• [Task statement]:
Give the number of lines in the records that include the word "install", and nothing besides.

• [Available data]:

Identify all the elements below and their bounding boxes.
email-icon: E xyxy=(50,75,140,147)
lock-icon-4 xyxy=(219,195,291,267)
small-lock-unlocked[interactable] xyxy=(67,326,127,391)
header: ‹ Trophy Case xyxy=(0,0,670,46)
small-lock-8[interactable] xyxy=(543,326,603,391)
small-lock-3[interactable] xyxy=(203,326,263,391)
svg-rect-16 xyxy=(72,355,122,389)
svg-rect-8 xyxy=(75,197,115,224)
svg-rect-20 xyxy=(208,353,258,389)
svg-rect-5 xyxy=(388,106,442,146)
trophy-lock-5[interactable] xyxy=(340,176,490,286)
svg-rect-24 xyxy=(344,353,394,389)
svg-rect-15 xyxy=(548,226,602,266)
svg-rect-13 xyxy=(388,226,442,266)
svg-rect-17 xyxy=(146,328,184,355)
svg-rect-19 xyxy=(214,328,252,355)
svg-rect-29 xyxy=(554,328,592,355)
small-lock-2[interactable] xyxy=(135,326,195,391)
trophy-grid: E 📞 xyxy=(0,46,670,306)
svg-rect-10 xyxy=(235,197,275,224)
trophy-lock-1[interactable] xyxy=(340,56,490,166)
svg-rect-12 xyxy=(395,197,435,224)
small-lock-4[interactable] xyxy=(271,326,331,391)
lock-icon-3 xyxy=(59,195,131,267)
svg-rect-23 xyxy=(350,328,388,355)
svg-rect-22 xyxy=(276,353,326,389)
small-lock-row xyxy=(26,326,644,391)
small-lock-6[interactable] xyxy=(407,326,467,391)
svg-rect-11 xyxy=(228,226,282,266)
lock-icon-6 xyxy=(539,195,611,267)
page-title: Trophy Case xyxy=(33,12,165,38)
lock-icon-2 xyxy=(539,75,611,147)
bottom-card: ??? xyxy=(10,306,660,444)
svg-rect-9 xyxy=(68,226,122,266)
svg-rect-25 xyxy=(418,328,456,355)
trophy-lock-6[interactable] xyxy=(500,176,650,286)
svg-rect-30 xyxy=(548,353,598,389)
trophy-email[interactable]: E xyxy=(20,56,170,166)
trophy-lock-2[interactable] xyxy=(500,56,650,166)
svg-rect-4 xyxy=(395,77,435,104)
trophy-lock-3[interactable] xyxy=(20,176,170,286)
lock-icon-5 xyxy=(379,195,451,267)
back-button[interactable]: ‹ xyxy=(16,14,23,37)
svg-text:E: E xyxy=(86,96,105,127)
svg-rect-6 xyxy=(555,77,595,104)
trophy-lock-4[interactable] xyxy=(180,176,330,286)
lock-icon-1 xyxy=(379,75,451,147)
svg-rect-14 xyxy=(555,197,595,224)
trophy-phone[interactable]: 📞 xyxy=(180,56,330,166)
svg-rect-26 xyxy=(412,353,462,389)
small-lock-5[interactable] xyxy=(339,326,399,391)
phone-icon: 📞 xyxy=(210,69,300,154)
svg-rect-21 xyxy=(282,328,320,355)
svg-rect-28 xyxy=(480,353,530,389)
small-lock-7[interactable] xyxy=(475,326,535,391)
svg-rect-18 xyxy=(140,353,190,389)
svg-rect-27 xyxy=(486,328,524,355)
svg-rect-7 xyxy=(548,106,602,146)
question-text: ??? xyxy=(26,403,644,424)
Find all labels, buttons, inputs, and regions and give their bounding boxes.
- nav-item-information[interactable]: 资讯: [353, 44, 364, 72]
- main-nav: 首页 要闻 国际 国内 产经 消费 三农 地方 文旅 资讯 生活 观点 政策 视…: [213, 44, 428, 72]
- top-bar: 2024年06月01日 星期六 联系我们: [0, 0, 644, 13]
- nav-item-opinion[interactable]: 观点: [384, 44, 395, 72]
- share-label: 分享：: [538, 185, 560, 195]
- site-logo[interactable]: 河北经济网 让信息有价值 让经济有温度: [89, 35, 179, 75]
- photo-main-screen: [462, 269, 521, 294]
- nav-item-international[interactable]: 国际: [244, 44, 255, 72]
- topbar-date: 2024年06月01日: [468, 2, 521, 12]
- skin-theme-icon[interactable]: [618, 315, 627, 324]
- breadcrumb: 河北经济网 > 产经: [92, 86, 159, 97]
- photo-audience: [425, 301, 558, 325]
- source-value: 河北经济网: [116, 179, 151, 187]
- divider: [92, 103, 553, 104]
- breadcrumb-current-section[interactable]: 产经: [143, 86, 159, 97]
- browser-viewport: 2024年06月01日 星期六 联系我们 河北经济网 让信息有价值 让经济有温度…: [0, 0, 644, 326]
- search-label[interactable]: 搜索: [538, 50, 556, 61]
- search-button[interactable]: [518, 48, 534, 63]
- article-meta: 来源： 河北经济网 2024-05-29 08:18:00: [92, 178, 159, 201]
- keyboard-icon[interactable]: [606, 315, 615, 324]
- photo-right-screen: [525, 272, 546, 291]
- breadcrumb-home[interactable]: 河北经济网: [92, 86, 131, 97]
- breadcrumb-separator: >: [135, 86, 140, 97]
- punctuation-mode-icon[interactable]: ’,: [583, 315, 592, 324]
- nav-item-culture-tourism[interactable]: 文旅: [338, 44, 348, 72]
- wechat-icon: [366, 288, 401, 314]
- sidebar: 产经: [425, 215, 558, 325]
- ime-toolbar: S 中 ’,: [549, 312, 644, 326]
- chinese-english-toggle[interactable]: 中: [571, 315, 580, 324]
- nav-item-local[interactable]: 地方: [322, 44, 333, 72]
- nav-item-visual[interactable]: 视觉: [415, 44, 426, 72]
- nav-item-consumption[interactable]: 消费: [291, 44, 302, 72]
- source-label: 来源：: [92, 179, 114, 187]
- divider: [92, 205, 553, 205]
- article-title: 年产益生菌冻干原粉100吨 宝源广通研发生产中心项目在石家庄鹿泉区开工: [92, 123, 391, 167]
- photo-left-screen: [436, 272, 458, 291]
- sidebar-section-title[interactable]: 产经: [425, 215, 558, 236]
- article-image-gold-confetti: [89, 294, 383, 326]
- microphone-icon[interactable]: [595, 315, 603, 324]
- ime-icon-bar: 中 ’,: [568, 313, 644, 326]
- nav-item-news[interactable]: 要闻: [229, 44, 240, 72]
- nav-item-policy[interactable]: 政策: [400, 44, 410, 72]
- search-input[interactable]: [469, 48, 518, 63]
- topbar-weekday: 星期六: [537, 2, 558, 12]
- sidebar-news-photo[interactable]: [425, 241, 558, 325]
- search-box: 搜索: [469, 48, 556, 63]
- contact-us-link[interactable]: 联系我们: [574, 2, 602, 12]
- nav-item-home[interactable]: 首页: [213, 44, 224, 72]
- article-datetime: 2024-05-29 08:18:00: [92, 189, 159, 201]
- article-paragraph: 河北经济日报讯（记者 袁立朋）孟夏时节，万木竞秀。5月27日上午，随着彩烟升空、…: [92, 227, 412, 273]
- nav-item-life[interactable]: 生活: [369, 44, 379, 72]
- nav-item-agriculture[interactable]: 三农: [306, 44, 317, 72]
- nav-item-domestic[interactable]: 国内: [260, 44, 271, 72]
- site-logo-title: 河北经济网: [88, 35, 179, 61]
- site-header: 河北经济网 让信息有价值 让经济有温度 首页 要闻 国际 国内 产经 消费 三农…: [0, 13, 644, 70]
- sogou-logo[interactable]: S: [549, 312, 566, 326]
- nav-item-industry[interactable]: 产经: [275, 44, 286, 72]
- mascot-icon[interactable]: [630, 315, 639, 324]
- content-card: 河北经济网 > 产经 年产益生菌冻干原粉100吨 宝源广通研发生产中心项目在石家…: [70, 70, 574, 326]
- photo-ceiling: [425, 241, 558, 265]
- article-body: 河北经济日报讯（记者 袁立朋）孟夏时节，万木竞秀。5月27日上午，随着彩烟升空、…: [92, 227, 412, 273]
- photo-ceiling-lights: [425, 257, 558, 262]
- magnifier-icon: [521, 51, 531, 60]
* * *
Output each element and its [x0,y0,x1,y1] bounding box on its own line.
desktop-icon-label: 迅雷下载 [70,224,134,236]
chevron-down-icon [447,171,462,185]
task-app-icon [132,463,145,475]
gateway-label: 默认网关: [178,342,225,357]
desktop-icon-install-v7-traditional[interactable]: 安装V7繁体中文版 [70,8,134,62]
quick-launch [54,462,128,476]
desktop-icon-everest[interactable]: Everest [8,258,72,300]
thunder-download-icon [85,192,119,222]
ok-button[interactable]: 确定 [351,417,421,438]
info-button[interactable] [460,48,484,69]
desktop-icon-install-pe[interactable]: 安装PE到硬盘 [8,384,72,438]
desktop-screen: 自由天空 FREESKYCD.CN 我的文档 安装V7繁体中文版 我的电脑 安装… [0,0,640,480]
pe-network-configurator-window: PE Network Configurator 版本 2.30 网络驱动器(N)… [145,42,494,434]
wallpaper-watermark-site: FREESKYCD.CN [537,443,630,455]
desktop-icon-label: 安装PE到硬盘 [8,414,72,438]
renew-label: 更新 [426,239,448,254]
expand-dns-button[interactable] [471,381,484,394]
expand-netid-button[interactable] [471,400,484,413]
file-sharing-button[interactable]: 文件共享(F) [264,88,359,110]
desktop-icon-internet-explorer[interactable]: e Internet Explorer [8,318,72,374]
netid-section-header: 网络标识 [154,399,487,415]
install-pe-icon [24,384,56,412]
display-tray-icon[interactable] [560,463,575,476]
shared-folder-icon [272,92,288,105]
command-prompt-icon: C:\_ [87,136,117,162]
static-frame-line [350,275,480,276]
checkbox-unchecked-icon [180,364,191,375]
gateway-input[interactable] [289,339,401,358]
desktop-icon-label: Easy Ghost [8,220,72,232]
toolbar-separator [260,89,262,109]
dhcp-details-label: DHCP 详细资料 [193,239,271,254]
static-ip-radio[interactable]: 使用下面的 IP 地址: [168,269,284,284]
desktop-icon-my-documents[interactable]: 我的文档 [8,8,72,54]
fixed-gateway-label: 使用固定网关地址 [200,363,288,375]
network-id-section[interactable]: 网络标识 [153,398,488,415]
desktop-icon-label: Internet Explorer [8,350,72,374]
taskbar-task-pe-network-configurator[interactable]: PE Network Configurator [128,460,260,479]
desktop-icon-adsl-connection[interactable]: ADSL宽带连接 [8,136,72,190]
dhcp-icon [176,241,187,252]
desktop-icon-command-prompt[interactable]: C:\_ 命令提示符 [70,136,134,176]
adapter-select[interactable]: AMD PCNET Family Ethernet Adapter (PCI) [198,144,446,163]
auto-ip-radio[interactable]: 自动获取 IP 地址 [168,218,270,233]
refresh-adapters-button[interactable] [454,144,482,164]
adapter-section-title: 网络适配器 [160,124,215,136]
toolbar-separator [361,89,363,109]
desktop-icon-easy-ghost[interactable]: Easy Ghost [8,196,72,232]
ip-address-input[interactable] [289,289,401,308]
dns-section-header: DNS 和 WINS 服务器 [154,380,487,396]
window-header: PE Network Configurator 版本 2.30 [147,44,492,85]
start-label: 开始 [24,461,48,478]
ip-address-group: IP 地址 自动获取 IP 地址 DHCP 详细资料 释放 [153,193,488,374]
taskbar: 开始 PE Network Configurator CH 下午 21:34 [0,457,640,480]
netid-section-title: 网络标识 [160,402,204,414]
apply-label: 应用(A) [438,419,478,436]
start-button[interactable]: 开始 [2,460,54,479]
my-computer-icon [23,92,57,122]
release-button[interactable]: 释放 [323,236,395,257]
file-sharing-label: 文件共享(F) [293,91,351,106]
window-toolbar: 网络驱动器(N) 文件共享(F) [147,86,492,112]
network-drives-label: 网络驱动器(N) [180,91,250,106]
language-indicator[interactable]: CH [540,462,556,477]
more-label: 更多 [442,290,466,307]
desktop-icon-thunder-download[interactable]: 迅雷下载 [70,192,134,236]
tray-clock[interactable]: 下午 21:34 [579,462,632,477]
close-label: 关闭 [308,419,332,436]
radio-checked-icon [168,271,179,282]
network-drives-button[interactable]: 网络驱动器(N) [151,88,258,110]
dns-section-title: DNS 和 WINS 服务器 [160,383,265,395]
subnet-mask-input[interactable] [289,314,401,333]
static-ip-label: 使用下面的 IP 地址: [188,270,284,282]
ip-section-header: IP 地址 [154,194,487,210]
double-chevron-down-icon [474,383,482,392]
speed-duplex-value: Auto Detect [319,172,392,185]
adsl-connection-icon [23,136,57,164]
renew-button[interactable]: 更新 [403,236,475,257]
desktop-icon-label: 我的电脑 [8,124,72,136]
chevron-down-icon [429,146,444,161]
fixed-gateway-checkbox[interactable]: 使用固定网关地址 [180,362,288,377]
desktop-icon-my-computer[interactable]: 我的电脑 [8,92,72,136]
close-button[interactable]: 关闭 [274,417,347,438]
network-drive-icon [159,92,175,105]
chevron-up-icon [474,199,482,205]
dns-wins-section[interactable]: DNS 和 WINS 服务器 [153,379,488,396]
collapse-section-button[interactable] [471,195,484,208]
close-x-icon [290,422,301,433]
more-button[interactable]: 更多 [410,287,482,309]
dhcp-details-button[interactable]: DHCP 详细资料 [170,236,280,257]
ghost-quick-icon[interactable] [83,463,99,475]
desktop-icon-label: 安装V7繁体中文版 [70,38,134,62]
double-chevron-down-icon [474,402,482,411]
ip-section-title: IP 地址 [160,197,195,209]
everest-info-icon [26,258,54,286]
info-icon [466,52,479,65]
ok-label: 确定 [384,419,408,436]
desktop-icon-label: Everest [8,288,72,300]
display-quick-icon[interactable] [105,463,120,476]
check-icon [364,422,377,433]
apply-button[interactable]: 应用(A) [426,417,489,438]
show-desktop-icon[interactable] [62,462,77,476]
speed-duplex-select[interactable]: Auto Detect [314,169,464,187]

• [Exercise solution]:
3